Aa! Cat! Flee!
El Calafate appears from the airport road as a ramshackle, and somewhat bleak, collection of houses colonising the banks of Lago Argentino, in the shadow of the Andes. While it is better in town, that is largely due to the homgenising effects of being geared for tourists (not that we´re different).
Its prime attraction for travellers (if you bunk off work for more than 3 months you get to call yourself a traveller - they even stamp your passport. More than a year and you just get go right over the line into being a hippy where dreadlocks become mandatory) is the proximity to the Perito Moreno glacier. However, before we took the daytrip out there, we thought we could squeeze in some sunburn and so visited the local nature reserve sans sunblock. The reserve is largely for birds - unfortunately, it was not the right season for the flamingoes, although we did manage to get dive-bombed by a female harrier when we got too close to the nest hidden in the reeds. She was none too keen on the Bob-Marleyesque stray dogs tagging along beside us in the hope that we might drop chunks of steak in their path.
For those of you wondering, the eponymous calafate is a stubby bush with edible berries and it makes an ice-cream much like fruits of the forest - mighty fine with rich, dark chocolate.

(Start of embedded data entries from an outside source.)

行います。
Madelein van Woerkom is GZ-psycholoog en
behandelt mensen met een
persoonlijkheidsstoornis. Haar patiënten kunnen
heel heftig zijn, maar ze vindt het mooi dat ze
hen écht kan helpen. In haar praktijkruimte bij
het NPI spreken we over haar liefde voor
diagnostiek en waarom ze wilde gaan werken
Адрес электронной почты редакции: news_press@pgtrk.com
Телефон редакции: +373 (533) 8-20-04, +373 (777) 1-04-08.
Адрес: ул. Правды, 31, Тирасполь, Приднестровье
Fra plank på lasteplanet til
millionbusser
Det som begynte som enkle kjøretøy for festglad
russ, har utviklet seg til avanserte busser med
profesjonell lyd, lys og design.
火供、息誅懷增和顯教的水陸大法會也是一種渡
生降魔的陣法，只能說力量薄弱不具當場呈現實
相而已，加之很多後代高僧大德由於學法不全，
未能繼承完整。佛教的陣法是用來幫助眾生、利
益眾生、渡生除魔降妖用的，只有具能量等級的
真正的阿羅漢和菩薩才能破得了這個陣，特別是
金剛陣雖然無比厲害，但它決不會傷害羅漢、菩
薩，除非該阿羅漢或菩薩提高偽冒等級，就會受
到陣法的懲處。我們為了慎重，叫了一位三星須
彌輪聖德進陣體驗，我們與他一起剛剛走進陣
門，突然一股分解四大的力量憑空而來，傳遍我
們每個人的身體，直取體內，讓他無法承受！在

An early bus took us to Perito Moreno in Los Glaciares National Park. Big open skies and Patagonian steppe gave way to snow-capped Andes flowing with glaciers at the park entrance (at which someone who shall remain nameless forgot to bring the entry fee. The kind ranger allowed us in on Argentinian Student tickets and so we ended up with change for our not enough money!). And soon we came to the star attraction, the Perito Moreno standing 60 meters tall and stretching for 5km across its face. It is the biggest of 48 glaciers stemming from the Southern Patagonian Ice Field, the world´s third largest reserve of water. It is 30km long, climbs to 700m at its deepest point and advances by 2 meters per day. Periodically the sound of rifle reports fill the air as another chunk of ice has calved off into the green spangle of Lago Argentina.
P.S. It was R...like you couldn´t have guessed.